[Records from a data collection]
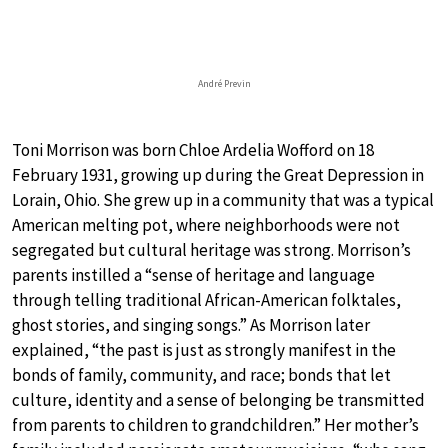
André Previn
Toni Morrison was born Chloe Ardelia Wofford on 18
February 1931, growing up during the Great Depression in
Lorain, Ohio. She grew up in a community that was a typical
American melting pot, where neighborhoods were not
segregated but cultural heritage was strong. Morrison’s
parents instilled a “sense of heritage and language
through telling traditional African-American folktales,
ghost stories, and singing songs.” As Morrison later
explained, “the past is just as strongly manifest in the
bonds of family, community, and race; bonds that let
culture, identity and a sense of belonging be transmitted
from parents to children to grandchildren.” Her mother’s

Exercise description: Which lines of the records contain the word "Morrison"? Copy each of them.

Expected output:
Toni Morrison was born Chloe Ardelia Wofford on 18
segregated but cultural heritage was strong. Morrison’s
ghost stories, and singing songs.” As Morrison later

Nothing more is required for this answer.